Cerebrovascular Adverse Reactions in Elderly Patients with Dementia-Related Psychosis: Increased incidence of cerebrovascular adverse events (e.g., stroke, transient ischemic attack) (5.2).

Neuroleptic Malignant Syndrome: Manage with immediate discontinuation and close monitoring (5.4).

Tardive Dyskinesia: Discontinue if clinically appropriate (5.5).

Metabolic Changes: Atypical antipsychotic drugs have been associated with metabolic changes that may increase cardiovascular/cerebrovascular risk. These metabolic changes include hyperglycemia, dyslipidemia, and weight gain (5.6).

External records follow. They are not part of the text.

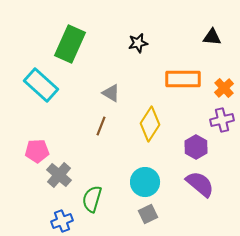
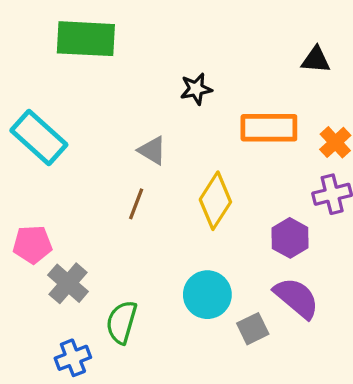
black star: (138, 43) -> (196, 89), moved
green rectangle: (70, 44) -> (86, 39), moved, turned 69
gray square: (148, 214) -> (253, 329), moved

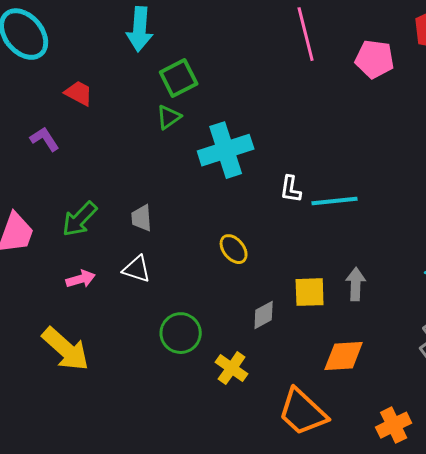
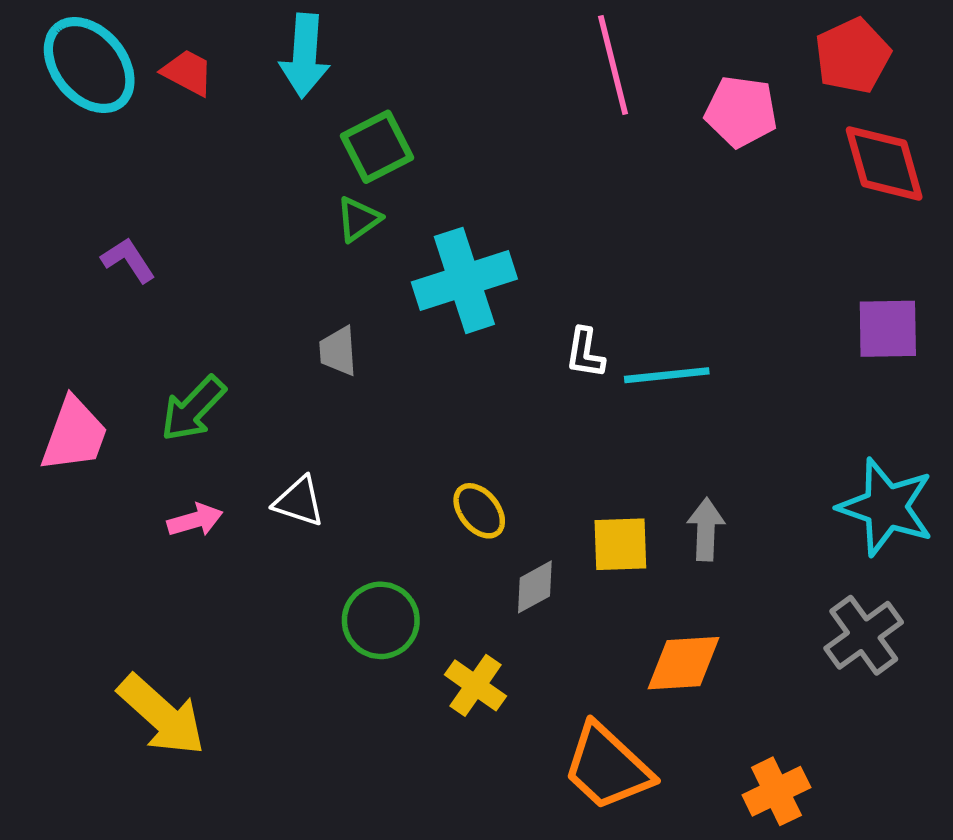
red trapezoid: (79, 93) -> (188, 72), moved
gray trapezoid: (142, 218) -> (338, 351), moved
yellow ellipse: (234, 249) -> (479, 511), moved
yellow arrow: (66, 349) -> (162, 715), moved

  • Hyperglycemia and Diabetes Mellitus: Monitor patients for symptoms of hyperglycemia including polydipsia, polyuria, polyphagia, and weakness. Monitor glucose regularly in patients with diabetes or at risk for diabetes.
  • Dyslipidemia: Undesirable alterations have been observed in patients treated with atypical antipsychotics.
  • Weight Gain: Gain in body weight has been observed. Monitor weight.

Hyperprolactinemia: Prolactin elevations may occur (5.7).

Leukopenia, Neutropenia, and Agranulocytosis: Perform complete blood counts (CBC) in patients with a pre-existing low white blood cell count (WBC) or a history of leukopenia or neutropenia. Consider discontinuing LATUDA if a clinically significant decline in WBC occurs in the absence of other causative factors (5.8).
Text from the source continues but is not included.